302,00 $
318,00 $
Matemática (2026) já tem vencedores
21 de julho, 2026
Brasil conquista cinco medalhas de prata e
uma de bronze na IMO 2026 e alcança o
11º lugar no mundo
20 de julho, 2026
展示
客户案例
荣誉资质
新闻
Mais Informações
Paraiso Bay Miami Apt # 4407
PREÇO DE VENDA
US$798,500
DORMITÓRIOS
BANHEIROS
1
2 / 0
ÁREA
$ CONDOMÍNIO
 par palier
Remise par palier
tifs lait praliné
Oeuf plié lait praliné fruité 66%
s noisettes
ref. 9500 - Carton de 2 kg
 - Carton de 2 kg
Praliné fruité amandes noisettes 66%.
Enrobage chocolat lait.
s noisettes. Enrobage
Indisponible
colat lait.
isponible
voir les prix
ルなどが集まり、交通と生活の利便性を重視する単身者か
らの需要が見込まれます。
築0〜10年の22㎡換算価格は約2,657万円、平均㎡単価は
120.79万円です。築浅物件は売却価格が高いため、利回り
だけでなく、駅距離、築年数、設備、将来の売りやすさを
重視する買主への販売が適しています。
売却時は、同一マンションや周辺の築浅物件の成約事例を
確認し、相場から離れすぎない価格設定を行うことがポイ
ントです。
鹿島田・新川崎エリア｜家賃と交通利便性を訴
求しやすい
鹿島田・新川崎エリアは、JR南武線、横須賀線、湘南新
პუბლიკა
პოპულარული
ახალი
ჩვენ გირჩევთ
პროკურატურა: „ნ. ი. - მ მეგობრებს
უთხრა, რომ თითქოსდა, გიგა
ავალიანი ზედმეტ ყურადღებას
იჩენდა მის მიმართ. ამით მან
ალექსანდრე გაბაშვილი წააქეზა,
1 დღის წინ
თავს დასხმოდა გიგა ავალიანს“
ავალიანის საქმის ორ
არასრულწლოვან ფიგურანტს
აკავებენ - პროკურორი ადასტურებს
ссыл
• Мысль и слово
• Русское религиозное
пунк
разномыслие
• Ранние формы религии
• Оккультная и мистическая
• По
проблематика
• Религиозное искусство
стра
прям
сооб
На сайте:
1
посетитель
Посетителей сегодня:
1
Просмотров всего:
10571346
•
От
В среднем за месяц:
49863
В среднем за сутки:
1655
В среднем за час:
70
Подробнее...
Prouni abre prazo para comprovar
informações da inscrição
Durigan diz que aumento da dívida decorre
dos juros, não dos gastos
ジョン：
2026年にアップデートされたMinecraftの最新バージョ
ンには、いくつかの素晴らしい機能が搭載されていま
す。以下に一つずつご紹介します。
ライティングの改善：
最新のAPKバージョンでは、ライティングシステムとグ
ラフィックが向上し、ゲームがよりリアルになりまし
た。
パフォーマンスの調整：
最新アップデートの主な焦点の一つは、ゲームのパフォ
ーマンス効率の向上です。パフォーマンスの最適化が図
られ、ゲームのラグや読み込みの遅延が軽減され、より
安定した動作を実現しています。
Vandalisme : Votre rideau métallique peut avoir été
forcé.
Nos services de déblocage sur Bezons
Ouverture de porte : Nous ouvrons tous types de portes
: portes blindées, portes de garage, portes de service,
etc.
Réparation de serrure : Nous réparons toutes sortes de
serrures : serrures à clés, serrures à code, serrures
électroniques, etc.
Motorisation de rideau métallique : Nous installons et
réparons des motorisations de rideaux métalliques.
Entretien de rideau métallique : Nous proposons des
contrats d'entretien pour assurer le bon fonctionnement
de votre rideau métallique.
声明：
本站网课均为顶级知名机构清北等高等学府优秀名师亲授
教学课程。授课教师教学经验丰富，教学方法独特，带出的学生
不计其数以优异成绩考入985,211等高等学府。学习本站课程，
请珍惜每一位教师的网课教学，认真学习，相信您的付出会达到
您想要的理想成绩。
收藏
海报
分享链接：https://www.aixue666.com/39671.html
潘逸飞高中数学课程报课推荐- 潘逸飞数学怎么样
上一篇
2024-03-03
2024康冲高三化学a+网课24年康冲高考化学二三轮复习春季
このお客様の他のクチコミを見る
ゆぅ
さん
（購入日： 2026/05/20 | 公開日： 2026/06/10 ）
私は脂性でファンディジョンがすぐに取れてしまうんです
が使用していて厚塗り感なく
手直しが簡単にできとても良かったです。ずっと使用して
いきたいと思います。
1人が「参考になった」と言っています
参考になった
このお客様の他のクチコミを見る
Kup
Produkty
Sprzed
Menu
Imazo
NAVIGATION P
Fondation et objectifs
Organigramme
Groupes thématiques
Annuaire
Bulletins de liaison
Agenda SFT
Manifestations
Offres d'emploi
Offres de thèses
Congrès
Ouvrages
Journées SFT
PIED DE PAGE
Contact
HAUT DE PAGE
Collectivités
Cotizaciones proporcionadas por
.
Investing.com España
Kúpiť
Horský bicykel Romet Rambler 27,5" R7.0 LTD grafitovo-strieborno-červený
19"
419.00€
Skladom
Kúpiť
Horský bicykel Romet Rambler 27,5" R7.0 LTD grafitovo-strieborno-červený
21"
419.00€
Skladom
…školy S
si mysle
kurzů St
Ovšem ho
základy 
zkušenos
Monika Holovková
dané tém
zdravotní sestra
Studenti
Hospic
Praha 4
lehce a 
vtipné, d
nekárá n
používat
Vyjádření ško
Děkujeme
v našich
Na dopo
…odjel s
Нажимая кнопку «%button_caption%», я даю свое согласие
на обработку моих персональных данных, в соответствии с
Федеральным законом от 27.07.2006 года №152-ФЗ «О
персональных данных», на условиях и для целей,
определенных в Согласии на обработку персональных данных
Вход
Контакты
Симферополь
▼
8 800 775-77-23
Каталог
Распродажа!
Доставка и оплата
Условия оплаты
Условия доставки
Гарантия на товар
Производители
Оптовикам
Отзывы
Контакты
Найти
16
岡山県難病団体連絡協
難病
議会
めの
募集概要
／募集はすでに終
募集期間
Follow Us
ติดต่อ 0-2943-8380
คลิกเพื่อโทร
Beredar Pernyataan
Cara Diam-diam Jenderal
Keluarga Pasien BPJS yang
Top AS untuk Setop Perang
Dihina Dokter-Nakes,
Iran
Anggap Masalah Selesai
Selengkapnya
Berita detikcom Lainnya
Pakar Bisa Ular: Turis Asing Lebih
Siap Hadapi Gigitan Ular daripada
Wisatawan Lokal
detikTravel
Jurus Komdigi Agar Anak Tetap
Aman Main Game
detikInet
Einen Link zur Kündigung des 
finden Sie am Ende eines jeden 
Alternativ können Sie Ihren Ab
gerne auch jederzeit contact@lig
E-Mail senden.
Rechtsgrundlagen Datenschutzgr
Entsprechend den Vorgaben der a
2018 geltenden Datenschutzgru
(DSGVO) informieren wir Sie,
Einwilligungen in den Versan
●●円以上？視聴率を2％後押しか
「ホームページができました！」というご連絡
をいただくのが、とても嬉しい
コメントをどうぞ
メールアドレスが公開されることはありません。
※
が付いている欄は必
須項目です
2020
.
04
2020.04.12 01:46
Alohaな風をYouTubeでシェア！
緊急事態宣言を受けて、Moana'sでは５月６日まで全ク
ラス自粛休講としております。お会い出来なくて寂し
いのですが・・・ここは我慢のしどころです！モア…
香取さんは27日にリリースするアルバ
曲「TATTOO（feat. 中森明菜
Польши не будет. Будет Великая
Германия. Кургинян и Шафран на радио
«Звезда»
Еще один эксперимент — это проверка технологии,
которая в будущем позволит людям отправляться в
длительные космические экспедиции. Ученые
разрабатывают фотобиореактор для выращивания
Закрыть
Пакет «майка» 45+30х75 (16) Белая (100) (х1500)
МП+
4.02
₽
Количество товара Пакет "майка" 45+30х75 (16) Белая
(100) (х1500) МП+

========================================

§ **What this task involves**
In this exercise, you retype all of the data exactly as it appears above.

§ **Answer to this exercise**
302,00 $
318,00 $
Matemática (2026) já tem vencedores
21 de julho, 2026
Brasil conquista cinco medalhas de prata e
uma de bronze na IMO 2026 e alcança o
11º lugar no mundo
20 de julho, 2026
展示
客户案例
荣誉资质
新闻
Mais Informações
Paraiso Bay Miami Apt # 4407
PREÇO DE VENDA
US$798,500
DORMITÓRIOS
BANHEIROS
1
2 / 0
ÁREA
$ CONDOMÍNIO
 par palier
Remise par palier
tifs lait praliné
Oeuf plié lait praliné fruité 66%
s noisettes
ref. 9500 - Carton de 2 kg
 - Carton de 2 kg
Praliné fruité amandes noisettes 66%.
Enrobage chocolat lait.
s noisettes. Enrobage
Indisponible
colat lait.
isponible
voir les prix
ルなどが集まり、交通と生活の利便性を重視する単身者か
らの需要が見込まれます。
築0〜10年の22㎡換算価格は約2,657万円、平均㎡単価は
120.79万円です。築浅物件は売却価格が高いため、利回り
だけでなく、駅距離、築年数、設備、将来の売りやすさを
重視する買主への販売が適しています。
売却時は、同一マンションや周辺の築浅物件の成約事例を
確認し、相場から離れすぎない価格設定を行うことがポイ
ントです。
鹿島田・新川崎エリア｜家賃と交通利便性を訴
求しやすい
鹿島田・新川崎エリアは、JR南武線、横須賀線、湘南新
პუბლიკა
პოპულარული
ახალი
ჩვენ გირჩევთ
პროკურატურა: „ნ. ი. - მ მეგობრებს
უთხრა, რომ თითქოსდა, გიგა
ავალიანი ზედმეტ ყურადღებას
იჩენდა მის მიმართ. ამით მან
ალექსანდრე გაბაშვილი წააქეზა,
1 დღის წინ
თავს დასხმოდა გიგა ავალიანს“
ავალიანის საქმის ორ
არასრულწლოვან ფიგურანტს
აკავებენ - პროკურორი ადასტურებს
ссыл
• Мысль и слово
• Русское религиозное
пунк
разномыслие
• Ранние формы религии
• Оккультная и мистическая
• По
проблематика
• Религиозное искусство
стра
прям
сооб
На сайте:
1
посетитель
Посетителей сегодня:
1
Просмотров всего:
10571346
•
От
В среднем за месяц:
49863
В среднем за сутки:
1655
В среднем за час:
70
Подробнее...
Prouni abre prazo para comprovar
informações da inscrição
Durigan diz que aumento da dívida decorre
dos juros, não dos gastos
ジョン：
2026年にアップデートされたMinecraftの最新バージョ
ンには、いくつかの素晴らしい機能が搭載されていま
す。以下に一つずつご紹介します。
ライティングの改善：
最新のAPKバージョンでは、ライティングシステムとグ
ラフィックが向上し、ゲームがよりリアルになりまし
た。
パフォーマンスの調整：
最新アップデートの主な焦点の一つは、ゲームのパフォ
ーマンス効率の向上です。パフォーマンスの最適化が図
られ、ゲームのラグや読み込みの遅延が軽減され、より
安定した動作を実現しています。
Vandalisme : Votre rideau métallique peut avoir été
forcé.
Nos services de déblocage sur Bezons
Ouverture de porte : Nous ouvrons tous types de portes
: portes blindées, portes de garage, portes de service,
etc.
Réparation de serrure : Nous réparons toutes sortes de
serrures : serrures à clés, serrures à code, serrures
électroniques, etc.
Motorisation de rideau métallique : Nous installons et
réparons des motorisations de rideaux métalliques.
Entretien de rideau métallique : Nous proposons des
contrats d'entretien pour assurer le bon fonctionnement
de votre rideau métallique.
声明：
本站网课均为顶级知名机构清北等高等学府优秀名师亲授
教学课程。授课教师教学经验丰富，教学方法独特，带出的学生
不计其数以优异成绩考入985,211等高等学府。学习本站课程，
请珍惜每一位教师的网课教学，认真学习，相信您的付出会达到
您想要的理想成绩。
收藏
海报
分享链接：https://www.aixue666.com/39671.html
潘逸飞高中数学课程报课推荐- 潘逸飞数学怎么样
上一篇
2024-03-03
2024康冲高三化学a+网课24年康冲高考化学二三轮复习春季
このお客様の他のクチコミを見る
ゆぅ
さん
（購入日： 2026/05/20 | 公開日： 2026/06/10 ）
私は脂性でファンディジョンがすぐに取れてしまうんです
が使用していて厚塗り感なく
手直しが簡単にできとても良かったです。ずっと使用して
いきたいと思います。
1人が「参考になった」と言っています
参考になった
このお客様の他のクチコミを見る
Kup
Produkty
Sprzed
Menu
Imazo
NAVIGATION P
Fondation et objectifs
Organigramme
Groupes thématiques
Annuaire
Bulletins de liaison
Agenda SFT
Manifestations
Offres d'emploi
Offres de thèses
Congrès
Ouvrages
Journées SFT
PIED DE PAGE
Contact
HAUT DE PAGE
Collectivités
Cotizaciones proporcionadas por
.
Investing.com España
Kúpiť
Horský bicykel Romet Rambler 27,5" R7.0 LTD grafitovo-strieborno-červený
19"
419.00€
Skladom
Kúpiť
Horský bicykel Romet Rambler 27,5" R7.0 LTD grafitovo-strieborno-červený
21"
419.00€
Skladom
…školy S
si mysle
kurzů St
Ovšem ho
základy 
zkušenos
Monika Holovková
dané tém
zdravotní sestra
Studenti
Hospic
Praha 4
lehce a 
vtipné, d
nekárá n
používat
Vyjádření ško
Děkujeme
v našich
Na dopo
…odjel s
Нажимая кнопку «%button_caption%», я даю свое согласие
на обработку моих персональных данных, в соответствии с
Федеральным законом от 27.07.2006 года №152-ФЗ «О
персональных данных», на условиях и для целей,
определенных в Согласии на обработку персональных данных
Вход
Контакты
Симферополь
▼
8 800 775-77-23
Каталог
Распродажа!
Доставка и оплата
Условия оплаты
Условия доставки
Гарантия на товар
Производители
Оптовикам
Отзывы
Контакты
Найти
16
岡山県難病団体連絡協
難病
議会
めの
募集概要
／募集はすでに終
募集期間
Follow Us
ติดต่อ 0-2943-8380
คลิกเพื่อโทร
Beredar Pernyataan
Cara Diam-diam Jenderal
Keluarga Pasien BPJS yang
Top AS untuk Setop Perang
Dihina Dokter-Nakes,
Iran
Anggap Masalah Selesai
Selengkapnya
Berita detikcom Lainnya
Pakar Bisa Ular: Turis Asing Lebih
Siap Hadapi Gigitan Ular daripada
Wisatawan Lokal
detikTravel
Jurus Komdigi Agar Anak Tetap
Aman Main Game
detikInet
Einen Link zur Kündigung des 
finden Sie am Ende eines jeden 
Alternativ können Sie Ihren Ab
gerne auch jederzeit contact@lig
E-Mail senden.
Rechtsgrundlagen Datenschutzgr
Entsprechend den Vorgaben der a
2018 geltenden Datenschutzgru
(DSGVO) informieren wir Sie,
Einwilligungen in den Versan
●●円以上？視聴率を2％後押しか
「ホームページができました！」というご連絡
をいただくのが、とても嬉しい
コメントをどうぞ
メールアドレスが公開されることはありません。
※
が付いている欄は必
須項目です
2020
.
04
2020.04.12 01:46
Alohaな風をYouTubeでシェア！
緊急事態宣言を受けて、Moana'sでは５月６日まで全ク
ラス自粛休講としております。お会い出来なくて寂し
いのですが・・・ここは我慢のしどころです！モア…
香取さんは27日にリリースするアルバ
曲「TATTOO（feat. 中森明菜
Польши не будет. Будет Великая
Германия. Кургинян и Шафран на радио
«Звезда»
Еще один эксперимент — это проверка технологии,
которая в будущем позволит людям отправляться в
длительные космические экспедиции. Ученые
разрабатывают фотобиореактор для выращивания
Закрыть
Пакет «майка» 45+30х75 (16) Белая (100) (х1500)
МП+
4.02
₽
Количество товара Пакет "майка" 45+30х75 (16) Белая
(100) (х1500) МП+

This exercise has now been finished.